Pour la directrice des ressources humaines Orange, au sein de l’Agence Entreprise Rhône Méditerranée, Florence Boughanem, la cohabitation de salariés de droit privé et des fonctionnaires est un élément de la dynamique de l’entreprise. Dans un secteur en mouvement perpétuel, Orange doit s’adapter pour ne pas mourir tout en privilégiant un management de proximité auprès de ses salariés.
A Orange, vous êtes vous-même toujours liée à un statut de fonctionnaire dans une entreprise dont le statut est privé. Comment cohabitent les deux typologies d’emploi au sein de l’entreprise ?
Effectivement, je suis fonctionnaire depuis mon entrée à France Telecom en 1992, après avoir passé un concours externe. 25 ans après mon intégration dans le groupe, qui s’appelle désormais Orange, je gère un portefeuille de salariés aux nombreux statuts. Du fait de notre histoire, de notre culture et des nombreux changements que nous avons dû conduire, nous avons recruté des salariés aux parcours variés. Fonctionnaires, détachés, CDI, CDD, alternants, … cohabitent très bien et font la richesse de nos équipes. Il faut vraiment avoir l’œil d’une responsable RH pour distinguer chez nous fonctionnaires et salariés contractuels de droit privé. Nos accords d’entreprise visent l’équité de traitement entre statuts. Que ce soit sur le temps, l’organisation et les modes de travail, la rétribution, la reconnaissance des compétences et des qualifications, nos accords ne font pas de distinction de fond entre les fonctionnaires et les contractuels. Seul le « contrat » de départ et certaines règles de gestion individuelle (congés maladie, retraites, …) diffèrent.
Comment initier une réorganisation de travail, dans un secteur comme le vôtre où l’adaptation au changement est une nécessité pour survivre face à la concurrence ?
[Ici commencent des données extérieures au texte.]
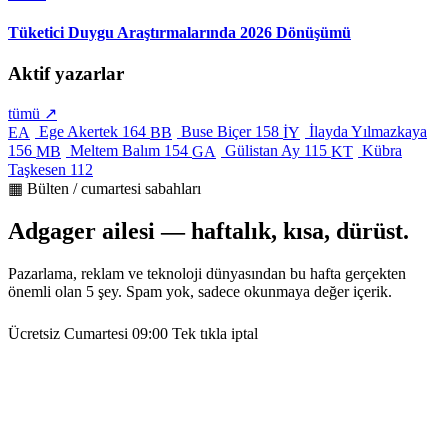
Tüketici Duygu Araştırmalarında 2026 Dönüşümü
Aktif yazarlar
tümü ↗
Ege Akertek
164
Buse Biçer
158
İlayda Yılmazkaya
EA
BB
İY
156
Meltem Balım
154
Gülistan Ay
115
Kübra
MB
GA
KT
Taşkesen
112
▦ Bülten / cumartesi sabahları
Adgager ailesi — haftalık, kısa, dürüst.
Pazarlama, reklam ve teknoloji dünyasından bu hafta gerçekten
önemli olan 5 şey. Spam yok, sadece okunmaya değer içerik.
Ücretsiz
Cumartesi 09:00
Tek tıkla iptal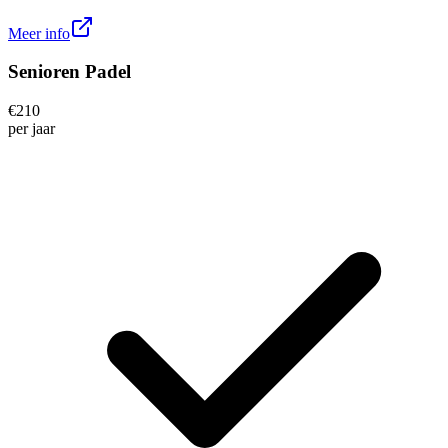
Meer info
Senioren Padel
€
210
per
jaar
En effet, le changement est notre quotidien dans un secteur d’activité porteur, qui se livre à une guerre des prix permanente et rivalise d’offres commerciales, confronté à une régulation du marché très prégnante et des innovations technologiques et digitales permanentes. Notre ligne managériale privilégie la gestion stratégique de l’emploi et de nos compétences. Anticiper les recrutements pour permettre le transfert de l’expertise, en misant sur nos salariés confirmés sur le départ (temps partiel sénior ou retraite) vers nos nouvelles recrues plus jeunes, plus digitales. Nous misons aussi sur l’organisation apprenante qui, au-delà des formations initiales, met l’accent en permanence sur le tutorat, le partage de pratiques en ateliers, le mentoring (Ndlr, relation interpersonnelle de soutien) et le reverse mentoring, l’entraide au sein des équipes, etc. Autre point : nous ajustons en permanence les ressources en fonction de l’activité et de la charge de travail. Enfin, on parle beaucoup de télétravail : 17 % des salariés au sein de mon unité y ont recours, sans compter le télétravail occasionnel, très répandu.
Après le terrible épisode des suicides à France Télécom entre 2008 et 2009, comment l’entreprise a-t-elle repris la main ? Et pourquoi cette anticipation du risque n’avait-elle pas été possible avant ?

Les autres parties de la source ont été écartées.